Pharmacologic treatment using vasoactive agents is now coming to the forefront as one of the most effective means of treating impotence. These agents, directly administered into the corpora cavernosum, mimic the vascular phenomenon of erection, eliciting a response within 5–10 minutes that lasts 30 minutes to one hour.
The dose of the drug varies depending on the cause of the impotence, therefore a careful evaluation should be obtained before instituting treatment. Patients with arterial insufficiency, neurological or psychological erectile dysfunction generally respond to lower doses than those with veno-occlusive disease. It is important that both the patient and his partner be included in discussion and instruction regarding erectile dysfunction treatment.
Papaverine, phentolamine and alprostadil are currently used in practice. Papaverine, a smooth muscle relaxant, results in vasodilation; and alprostadil, a synthetic prostaglandin E1, relaxes the corporal smooth muscle leading to engorgement of the corpus cavernosum. Phentolamine, an a-blocker, opposes arterial constriction, increasing arterial inflow.
Adverse effects of these drugs include priapism, fibrosis, penile pain and hematoma at the injection site.
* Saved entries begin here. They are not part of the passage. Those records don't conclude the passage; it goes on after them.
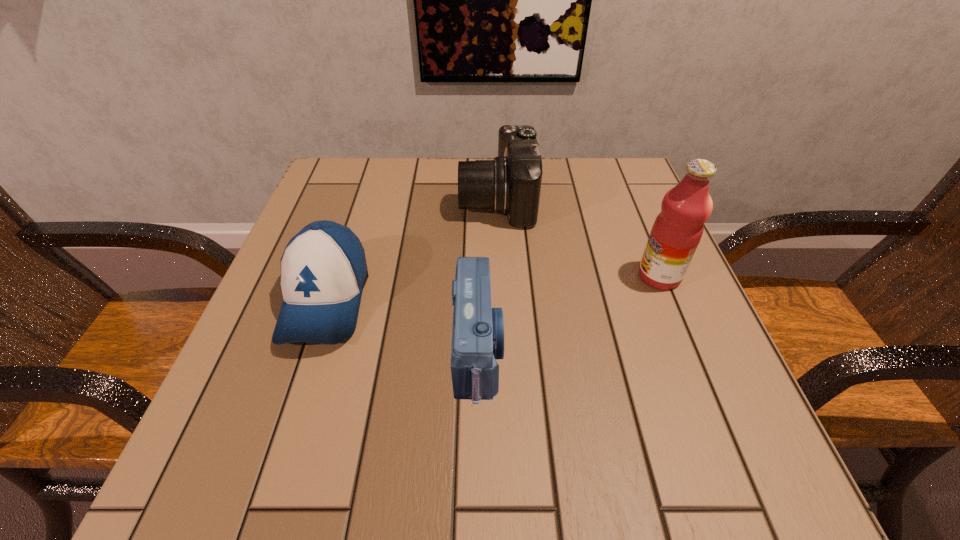 Where is `unoccupied area between the leftmost object and the farthest object`? This screenshot has width=960, height=540. unoccupied area between the leftmost object and the farthest object is located at coordinates (412, 250).

At what (x,y) coordinates should I click in order to perform the action: click on vacant area that lies between the baseball cap and the farthest object. Please return your answer as a coordinate pair (x, y). Looking at the image, I should click on (412, 250).

Locate which object ranks second in proximity to the baseball cap. Please provide its 2D coordinates. Your answer should be formatted as a tuple, i.e. [(x, y)], where the tuple contains the x and y coordinates of a point satisfying the conditions above.

[(510, 184)]

This screenshot has height=540, width=960. What are the coordinates of `object that can be found as the closest to the baseball cap` in the screenshot? It's located at [x=478, y=329].

Locate an element on the screen. The image size is (960, 540). free spot that satisfies the following two spatial constraints: 1. on the label of the fruit juice; 2. on the front-facing side of the baseball cap is located at coordinates (669, 300).

Where is `vacant space that satisfies the following two spatial constraints: 1. on the lens of the farthest object; 2. on the front-facing side of the leftmost object`? Image resolution: width=960 pixels, height=540 pixels. vacant space that satisfies the following two spatial constraints: 1. on the lens of the farthest object; 2. on the front-facing side of the leftmost object is located at coordinates (502, 300).

Locate an element on the screen. blank space that satisfies the following two spatial constraints: 1. on the label of the tallest object; 2. on the front-facing side of the leftmost object is located at coordinates (669, 300).

This screenshot has height=540, width=960. What are the coordinates of `vacant position in the image that satisfies the following two spatial constraints: 1. on the label of the fruit juice; 2. on the front-facing side of the baseball cap` in the screenshot? It's located at pyautogui.click(x=669, y=300). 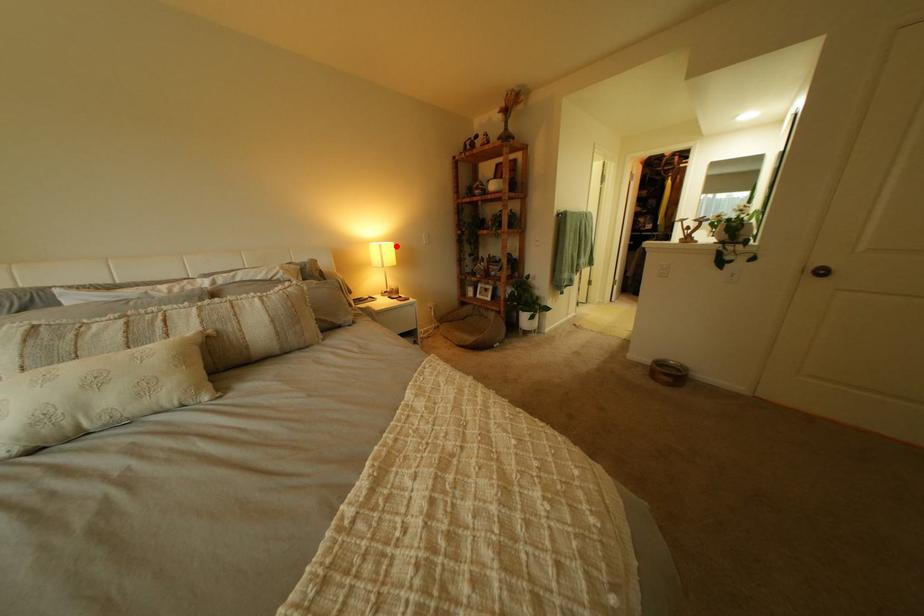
Papaverine carries a higher incidence of priapism than alprostadil (4% vs. 2.6%) but alprostadil has a higher rate of penile pain (41% vs. 12.5%).Fibrosis in the cavernosum occurs more frequently with papaverine than alprostadil (25.4% vs. 7.8%), however, it has been suggested that fibrosis may be prevented by careful injection technique and 3–5 minutes of compression at the injection site.
These agents work synergistically and allow a smaller dose of each agent to be used, thereby decreasing side effects.Informed consent needs to be obtained since these drug combinations are not FDA approved specifically for treatment of impotence. Alprostadil, available as Caverject, is the only agent with FDA marketing approval to treat erectile dysfunction. It is packaged as a 10 or 20 mg disposable kit containing a syringe, lyophilized powder and diluent the patient mixes before injecting. Caverject is convenient but costly, approximately $17 for the 10 mcg dose and $22 for the 20 mcg dose, for each single-use kit.
Two formulations commonly used are 1) alprostadil with phentolamine and 2) alprostadil, phentolamine and papaverine combined (Table 3). Our clinic experience is that the three-drug combination produces a better erection in erectile dysfunction of vascular origin than the two-drug mixture. However, the latter is preferred in patients with purely neurogenic or psychologic erectile dysfunction, which requires much smaller doses. The patient and his partner are educated on the causes of erectile dysfunction, informed how the medication works and told of potential side effects. They are given instruction on injection technique and what to do in case of an adverse event.
After signing an informed consent, the patient undergoes an in-office titration beginning with a dose of 0.01 to 0.03 mL (using a 1/2“ 29-gauge 1/2 cc insulin syringe, which corresponds to 1–3 units). The patient or his partner is instructed on injection technique and performs the titration dosing under supervision. Injections are given on the side of the shaft of the penis, in the first one-half area closest to the body, taking care to avoid visible blood vessels and alternating sides with each injection. Following injection, pressure is applied to the injection site for five minutes.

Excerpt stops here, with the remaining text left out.